Çalık kredisi Migros gibi
SABAH-ATV Grubu’nun Ahmet Çalık’a verilmesi, ihale sürecinden başlayarak kredinin kimlerden, hangi koşullarda karşılanmış olmasına kadar, AKP’nin vermesi gereken hesapların ilk sırasına oturuyor.
İhaleye sadece Çalık’ın katılması, orada CEO’nun Erdoğan’ın damadı Berat Albayrak’ın yer alması herkeste kuşku yaratmaya yetiyor.
Son olarak, uzun bir sürenin ardından Katar artı Vakıfbank artı Halkbank kredilerinden oluşan 1.1 milyar dolarlık kredi yeni sorulara yol açıyor. İki yerli bankadan sağlanan 375’er milyon dolarlık kredinin faizi ve vadesi ne?
Dün bunu araştırırken, ilk elden bir bilgi alıyorum:
"Migros’a sağlanan kredi koşulları gibi."
Migros’a verilen kredinin faizi ve vadesi ne? İlk elden bilgi:
"Vade en az beş yıldan başlıyor, on yıla kadar uzayabilir.
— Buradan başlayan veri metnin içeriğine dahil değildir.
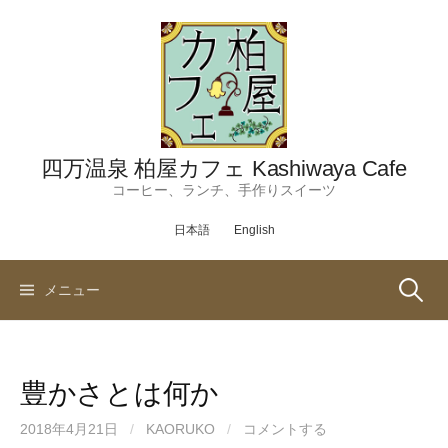
コ
ン
テ
ン
ツ
へ
ス
四万温泉 柏屋カフェ Kashiwaya Cafe
キ
コーヒー、ランチ、手作りスイーツ
ッ
日本語
English
プ
検
メニュー
索:
豊かさとは何か
2018年4月21日
/
KAORUKO
/
コメントする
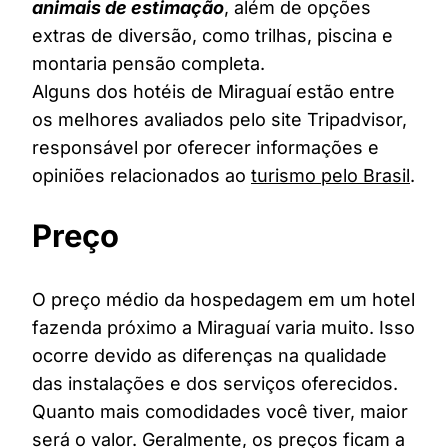
animais de estimação
, além de opções
extras de diversão, como trilhas, piscina e
montaria pensão completa.
Alguns dos hotéis de Miraguaí estão entre
os melhores avaliados pelo site Tripadvisor,
responsável por oferecer informações e
opiniões relacionados ao
turismo pelo Brasil
.
Preço
O preço médio da hospedagem em um hotel
fazenda próximo a Miraguaí varia muito. Isso
ocorre devido as diferenças na qualidade
das instalações e dos serviços oferecidos.
Quanto mais comodidades você tiver, maior
será o valor. Geralmente, os preços ficam a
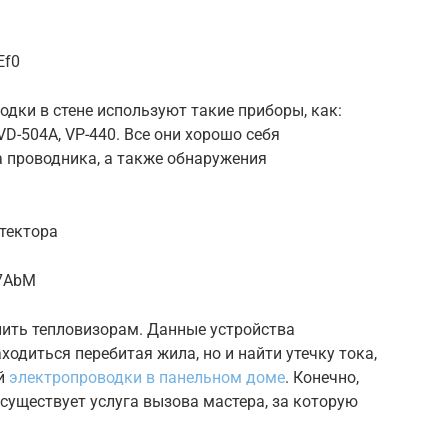
Ef0
дки в стене используют такие приборы, как:
VD-504A, VP-440. Все они хорошо себя
 проводника, а также обнаружения
тектора
G7AbM
лить тепловизорам. Данные устройства
ходиться перебитая жила, но и найти утечку тока,
ой
электропроводки в панельном доме
. Конечно,
 существует услуга вызова мастера, за которую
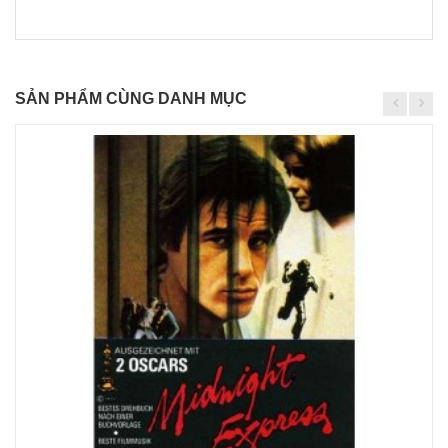
SẢN PHẨM CÙNG DANH MỤC
Chi
tiết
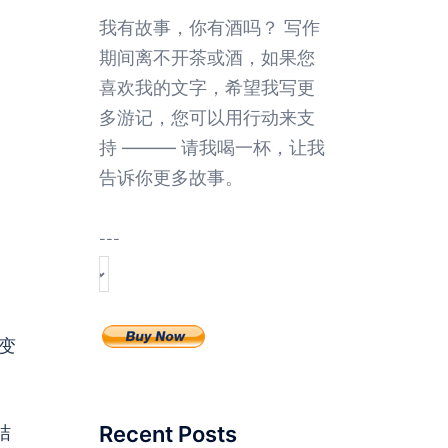
我有故事，你有酒吗？ 写作
期间离不开茶或酒，如果您
喜欢我的文字，希望我写更
多游记，您可以用行动来支
持 ——— 请我喝一杯，让我
告诉你更多故事。
---
变
Recent Posts
桔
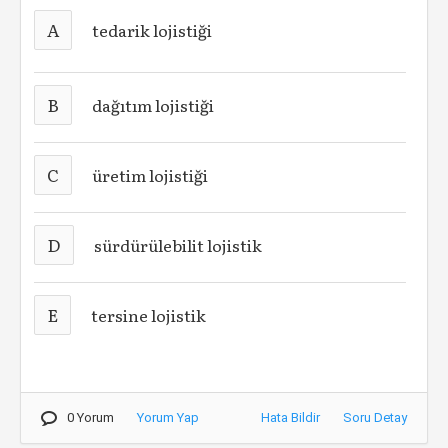
A
tedarik lojistiği
B
dağıtım lojistiği
C
üretim lojistiği
D
sürdürülebilit lojistik
E
tersine lojistik
0 Yorum
Yorum Yap
Hata Bildir
Soru Detay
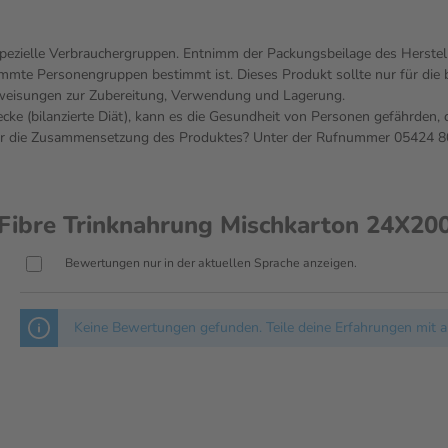
 spezielle Verbrauchergruppen. Entnimm der Packungsbeilage des Herstel
timmte Personengruppen bestimmt ist. Dieses Produkt sollte nur für di
Anweisungen zur Zubereitung, Verwendung und Lagerung.
cke (bilanzierte Diät), kann es die Gesundheit von Personen gefährden, 
ber die Zusammensetzung des Produktes? Unter der Rufnummer 05424 80
ibre Trinknahrung Mischkarton 24X200
Bewertungen nur in der aktuellen Sprache anzeigen.
Keine Bewertungen gefunden. Teile deine Erfahrungen mit a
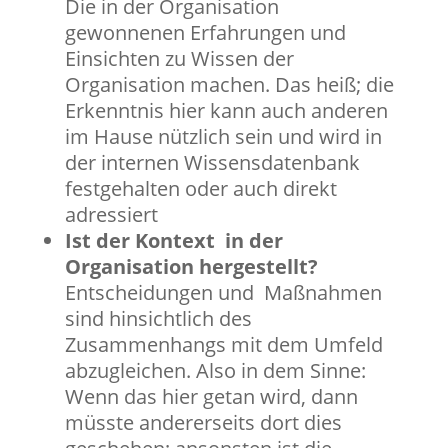
Die in der Organisation
gewonnenen Erfahrungen und
Einsichten zu Wissen der
Organisation machen. Das heiß; die
Erkenntnis hier kann auch anderen
im Hause nützlich sein und wird in
der internen Wissensdatenbank
festgehalten oder auch direkt
adressiert
Ist der Kontext in der
Organisation hergestellt?
Entscheidungen und Maßnahmen
sind hinsichtlich des
Zusammenhangs mit dem Umfeld
abzugleichen. Also in dem Sinne:
Wenn das hier getan wird, dann
müsste andererseits dort dies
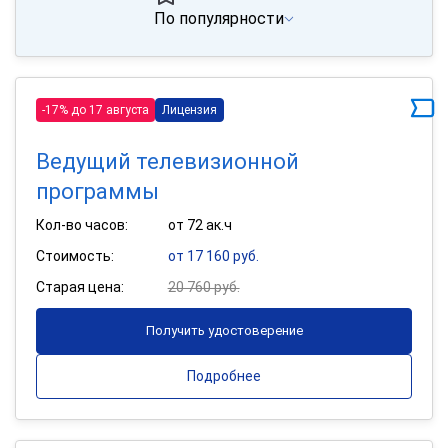
По популярности
-17% до 17 августа
Лицензия
Ведущий телевизионной
программы
Кол-во часов:
от 72 ак.ч
Стоимость:
от 17 160 руб.
Старая цена:
20 760 руб.
Получить удостоверение
Подробнее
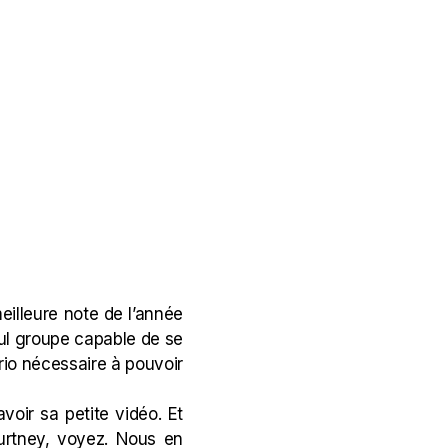
eilleure note de l’année
ul groupe capable de se
rio nécessaire à pouvoir
voir sa petite vidéo. Et
urtney, voyez. Nous en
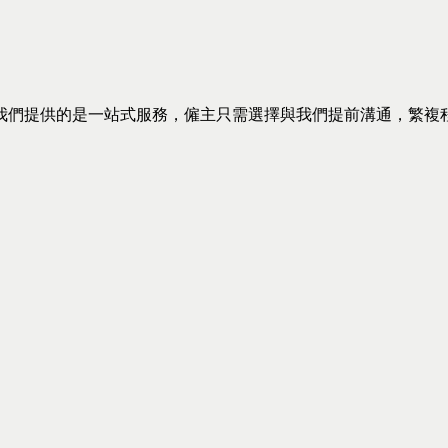
我們提供的是一站式服務，僱主只需選擇與我們提前溝通，繁複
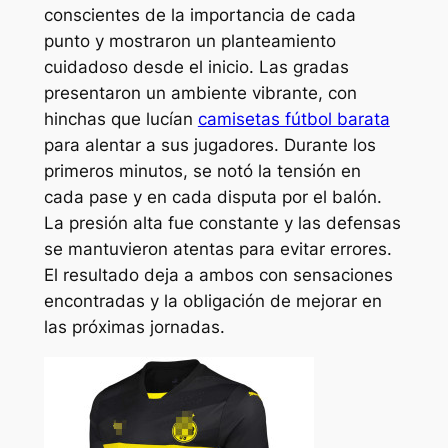
conscientes de la importancia de cada
punto y mostraron un planteamiento
cuidadoso desde el inicio. Las gradas
presentaron un ambiente vibrante, con
hinchas que lucían
camisetas fútbol barata
para alentar a sus jugadores. Durante los
primeros minutos, se notó la tensión en
cada pase y en cada disputa por el balón.
La presión alta fue constante y las defensas
se mantuvieron atentas para evitar errores.
El resultado deja a ambos con sensaciones
encontradas y la obligación de mejorar en
las próximas jornadas.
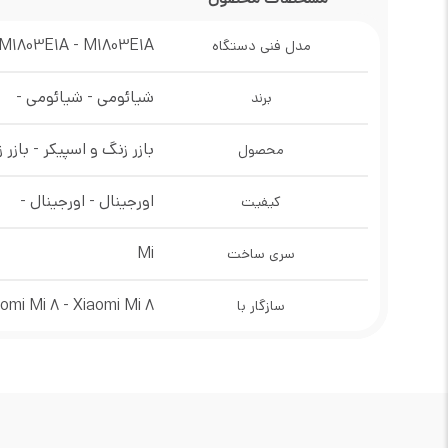
M1803E1A
-
M1803E1A
مدل فنی دستگاه
شیائومی
-
شیائومی
-
برند
بازر زنگ و اسپیکر
-
بازر 
محصول
اورجینال
-
اورجینال
-
کیفیت
Mi
سری ساخت
aomi Mi 8
-
Xiaomi Mi 8
سازگار با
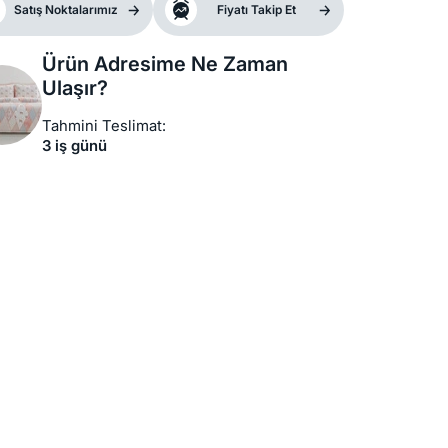
Satış Noktalarımız
Fiyatı Takip Et
Ürün Adresime Ne Zaman
Ulaşır?
Tahmini Teslimat:
3 iş günü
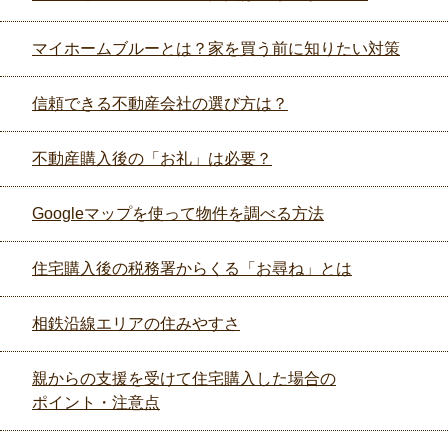
マイホームブルーとは？家を買う前に知りたい対策
信頼できる不動産会社の選び方は？
不動産購入後の「お礼」は必要？
Googleマップを使って物件を調べる方法
住宅購入後の税務署からくる「お尋ね」とは
相鉄沿線エリアの住みやすさ
親からの支援を受けて住宅購入した場合の
ポイント・注意点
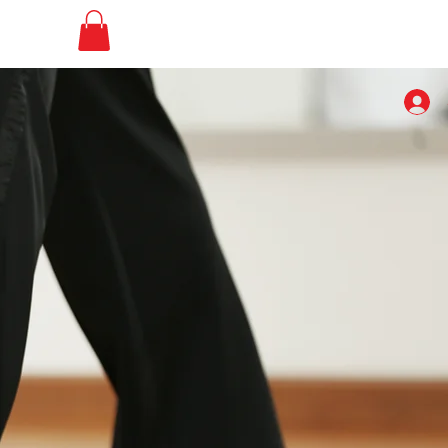
 libre
SBK Club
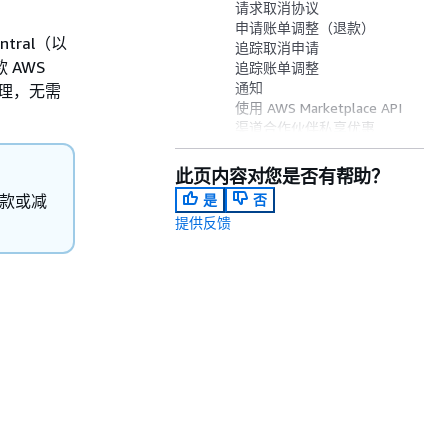
请求取消协议
申请账单调整（退款）
ntral（以
追踪取消申请
 AWS
追踪账单调整
通知
处理，无需
使用 AWS Marketplace API
渠道合作伙伴私享优惠
(CPPO)
申请批量退款
此页内容对您是否有帮助？
旧版退款申请流程
款或减
是
否
提供反馈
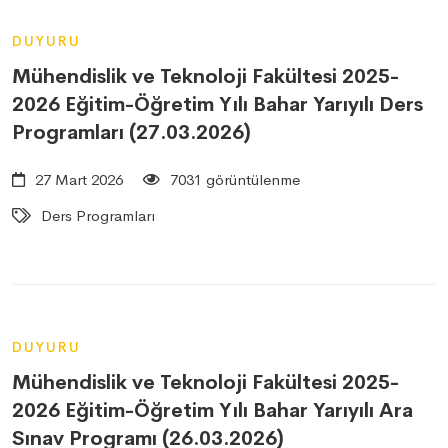
DUYURU
Mühendislik ve Teknoloji Fakültesi 2025-
2026 Eğitim-Öğretim Yılı Bahar Yarıyılı Ders
Programları (27.03.2026)
27 Mart 2026
7031 görüntülenme
Ders Programları
DUYURU
Mühendislik ve Teknoloji Fakültesi 2025-
2026 Eğitim-Öğretim Yılı Bahar Yarıyılı Ara
Sınav Programı (26.03.2026)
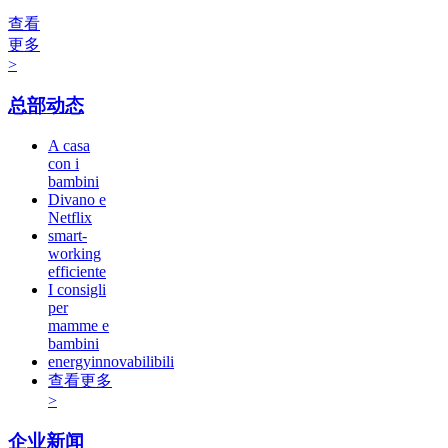
查看
更多
>
总部动态
A casa
con i
bambini
Divano e
Netflix
smart-
working
efficiente
I consigli
per
mamme e
bambini
energyinnovabilibili
查看更多
>
企业新闻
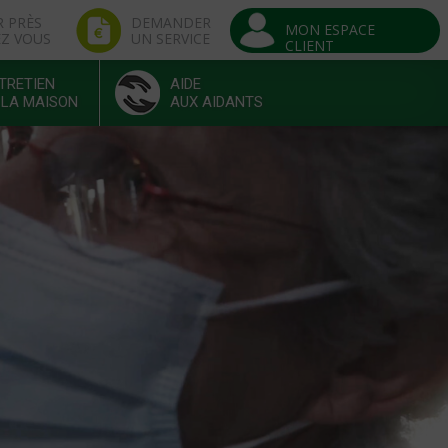
R PRÈS
DEMANDER
MON ESPACE
EZ VOUS
UN SERVICE
CLIENT
TRETIEN
AIDE
 LA MAISON
AUX AIDANTS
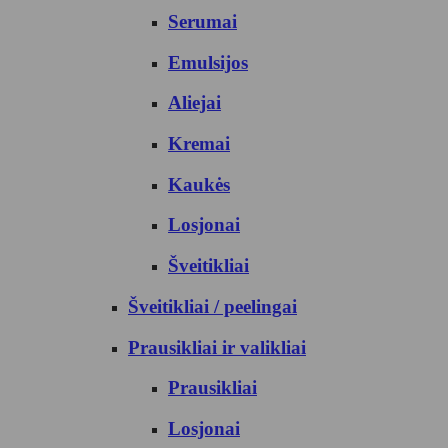
Serumai
Emulsijos
Aliejai
Kremai
Kaukės
Losjonai
Šveitikliai
Šveitikliai / peelingai
Prausikliai ir valikliai
Prausikliai
Losjonai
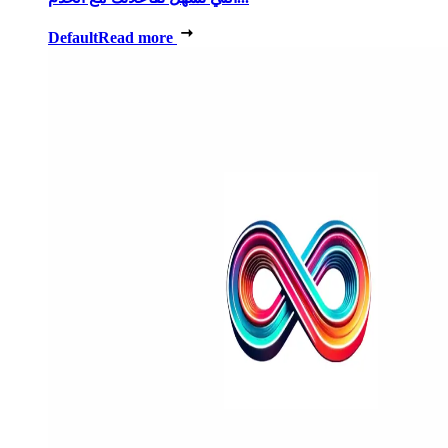
Default
Read more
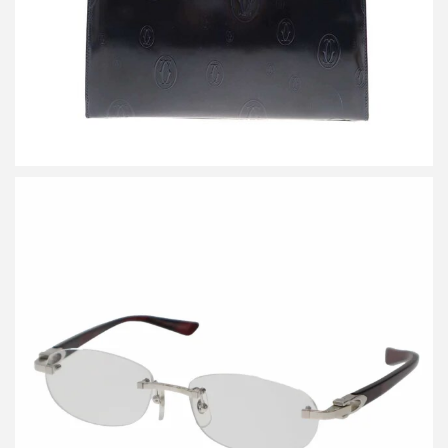
カルティエ メガネ 度入りアイウェア
買取金額20,400円
詳しく見る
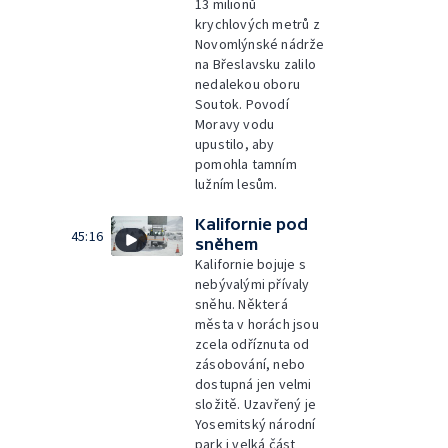
13 milionů
krychlových metrů z
Novomlýnské nádrže
na Břeslavsku zalilo
nedalekou oboru
Soutok. Povodí
Moravy vodu
upustilo, aby
pomohla tamním
lužním lesům.
Kalifornie pod
45:16
sněhem
Kalifornie bojuje s
nebývalými přívaly
sněhu. Některá
města v horách jsou
zcela odříznuta od
zásobování, nebo
dostupná jen velmi
složitě. Uzavřený je
Yosemitský národní
park i velká část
Migros kredi alırken, dünyada ekonomik kriz yoktu, koşullar uygundu, faiz onun için düşük oldu. Tam rakamı açıklamak, anlaşmanın gizlilik kuralına aykırı. Bugün kriz var, eğer Migros’a verilen kredinin faizi kadar ise, gerçekten ilginç."
Türk basın tarihinde unutulmaz bir ihale, herhalde devamı da öyle.